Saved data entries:
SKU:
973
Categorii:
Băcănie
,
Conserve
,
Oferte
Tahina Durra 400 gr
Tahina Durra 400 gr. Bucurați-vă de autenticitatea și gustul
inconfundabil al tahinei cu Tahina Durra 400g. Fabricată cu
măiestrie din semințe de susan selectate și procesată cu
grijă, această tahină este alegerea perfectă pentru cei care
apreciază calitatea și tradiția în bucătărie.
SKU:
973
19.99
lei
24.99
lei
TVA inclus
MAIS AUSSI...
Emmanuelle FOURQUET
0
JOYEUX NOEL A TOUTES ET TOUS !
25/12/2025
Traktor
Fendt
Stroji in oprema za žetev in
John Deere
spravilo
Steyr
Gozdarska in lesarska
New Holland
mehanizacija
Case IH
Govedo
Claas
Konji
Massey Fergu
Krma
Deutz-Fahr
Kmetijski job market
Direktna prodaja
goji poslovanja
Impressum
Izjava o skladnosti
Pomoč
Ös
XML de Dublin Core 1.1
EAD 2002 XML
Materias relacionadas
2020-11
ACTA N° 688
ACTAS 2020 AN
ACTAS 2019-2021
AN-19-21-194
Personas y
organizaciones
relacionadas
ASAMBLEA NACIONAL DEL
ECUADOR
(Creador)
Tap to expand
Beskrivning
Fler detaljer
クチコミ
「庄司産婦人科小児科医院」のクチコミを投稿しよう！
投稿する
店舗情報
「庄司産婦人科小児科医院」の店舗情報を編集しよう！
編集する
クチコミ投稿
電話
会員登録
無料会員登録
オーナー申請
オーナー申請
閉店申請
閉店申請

==

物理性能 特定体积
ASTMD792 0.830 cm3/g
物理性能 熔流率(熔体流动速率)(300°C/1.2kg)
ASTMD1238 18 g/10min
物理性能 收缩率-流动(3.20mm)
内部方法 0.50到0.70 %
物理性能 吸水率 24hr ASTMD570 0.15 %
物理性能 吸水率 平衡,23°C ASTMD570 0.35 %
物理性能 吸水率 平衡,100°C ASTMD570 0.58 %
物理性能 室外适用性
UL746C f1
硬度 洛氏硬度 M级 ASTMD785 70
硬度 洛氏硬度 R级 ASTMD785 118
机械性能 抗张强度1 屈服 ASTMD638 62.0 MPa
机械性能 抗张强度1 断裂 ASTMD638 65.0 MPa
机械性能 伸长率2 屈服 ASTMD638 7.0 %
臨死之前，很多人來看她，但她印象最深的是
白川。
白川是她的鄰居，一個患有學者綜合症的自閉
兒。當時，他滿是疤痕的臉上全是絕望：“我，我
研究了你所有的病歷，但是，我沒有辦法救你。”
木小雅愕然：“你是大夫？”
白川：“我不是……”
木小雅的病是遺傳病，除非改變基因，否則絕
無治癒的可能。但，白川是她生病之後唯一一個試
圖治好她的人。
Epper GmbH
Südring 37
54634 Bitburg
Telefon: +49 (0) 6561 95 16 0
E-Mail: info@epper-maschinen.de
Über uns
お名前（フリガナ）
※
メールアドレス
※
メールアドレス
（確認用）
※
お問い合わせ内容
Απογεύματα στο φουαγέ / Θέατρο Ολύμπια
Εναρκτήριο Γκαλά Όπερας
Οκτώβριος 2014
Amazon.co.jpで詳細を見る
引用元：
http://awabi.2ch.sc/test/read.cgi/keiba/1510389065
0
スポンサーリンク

→ **EXERCISE INSTRUCTIONS**
Repeat, exactly as they stand above, the lines from the line with "apreciază calitatea și tradiția în bucătărie." to the line with "New Holland", both lines included.

→ **TASK SOLUTION**
apreciază calitatea și tradiția în bucătărie.
SKU:
973
19.99
lei
24.99
lei
TVA inclus
MAIS AUSSI...
Emmanuelle FOURQUET
0
JOYEUX NOEL A TOUTES ET TOUS !
25/12/2025
Traktor
Fendt
Stroji in oprema za žetev in
John Deere
spravilo
Steyr
Gozdarska in lesarska
New Holland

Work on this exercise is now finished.